藤岡D 『3』では制作進行を管理するプロジェクトマネージャーを立て、フェーズごとに進行を切りました。この結果、『2』では悔いを残した部分まで調整することはできました。けど…。

辻本P ただ、ボリューム面を少し縮小してしまい、そこは反省点です。『3』に関しては、ちょっと「優等生すぎたかな?」という感想です。

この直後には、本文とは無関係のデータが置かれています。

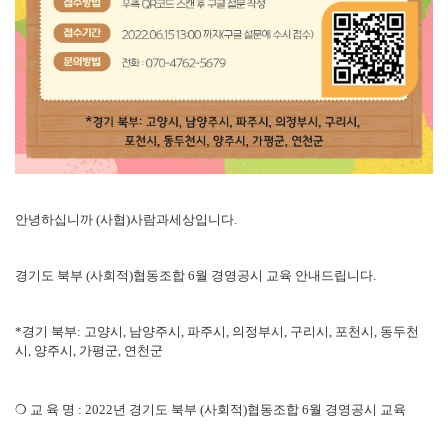
안녕하십니까
(
사협
)
사람과세상입니다
.
경기도 북부 (사회적)협동조합 6월 경영공시 교육 안내드립니다.
*경기 북부: 고양시, 남양주시, 파주시, 의정부시, 구리시, 포천시, 동두천
시, 양주시, 가평군, 연천군
❍
교 육 명
: 2022
년 경기도 북부
(
사회적
)
협동조합 6월 경영공시 교육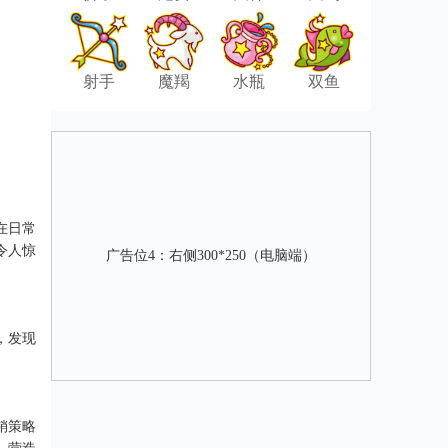
射手
魔羯
水瓶
双鱼
在日常
令人惊
广告位4：右侧300*250（电脑端）
，发现
销策略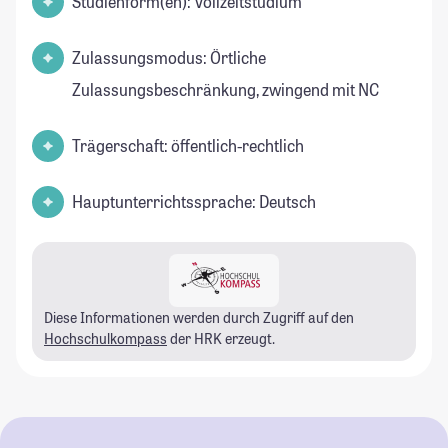
Studienform(en): Vollzeitstudium
Zulassungsmodus: Örtliche
Zulassungsbeschränkung, zwingend mit NC
Trägerschaft: öffentlich-rechtlich
Hauptunterrichtssprache: Deutsch
Diese Informationen werden durch Zugriff auf den
Hochschulkompass
der HRK erzeugt.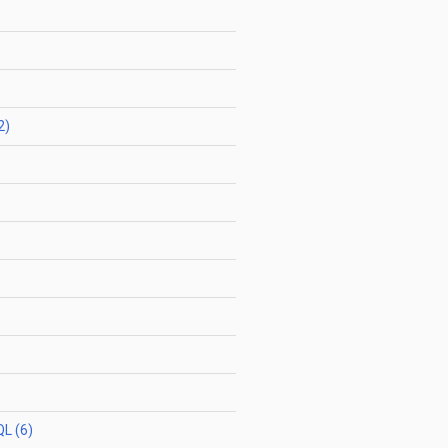
2)
)
L (6)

藤岡D 進行に気を取られるあまり、“最初の膨らまし”にもブレーキをかけてしまった部分がありました。

 ◆開発で最後に優先した“ある基準” 

 藤岡氏の言う「最初の膨らまし」とは、構想段階におけるアイデア出しのこと。そもそも、制作側が100点満点の商品作りを目指すのは当然の心理。しかし、開発過程では予算や納期の壁にぶつかり、「何を削って何を残すか」という選択を迫られる。この結果、多くの作品は満点ではなく及第点で世の中に発表される。
 芸術の世界ならば、制作期間を度外視して自分の理想を追い求めることもできる。だが、ビジネスにおいてはこうした取捨選択が理想と現実のジレンマを生む。

藤岡D 最初の段階で「これが面白そうだね」というアイデアを出すことはとても大切です。それこそ、最初は100点ではなく200点を目指すくらいに考えられるだけ考えて、広げる必要があると思います。こうして広げたアイデアを制作段階で畳みながらゲームに実装していきますが、削る作業が必ず発生するため、完成品は当初の目標点数から必然的に下がってしまう。だから、最初のアイデア出しで100点以上を設定しないと、それだけ最終的に手に取ったユーザーの満足度が落ちてしまいます。

『モンスタハンター』シリーズ制作のエピソードを話してくれた辻本良三プロデューサー(写真・右)と藤岡要ディレクター(同・左)

辻本P 『3』では実装する武器ジャンルにしても「他の“遊び”を作る部分に力をさきたいから」と、早い段階で種類を絞ってしまったんです。こうした対応は当然ながらユーザーをガッカリさせることになる。実際、「なんで、コレをなくしたの?」という不満もユーザーから出ましたから。もちろん、ゲーム性に関して言えば、『3』はすごく面白いものが作れたと思っています。でも、僕たちが削ってしまったことのマイナスも大きかった。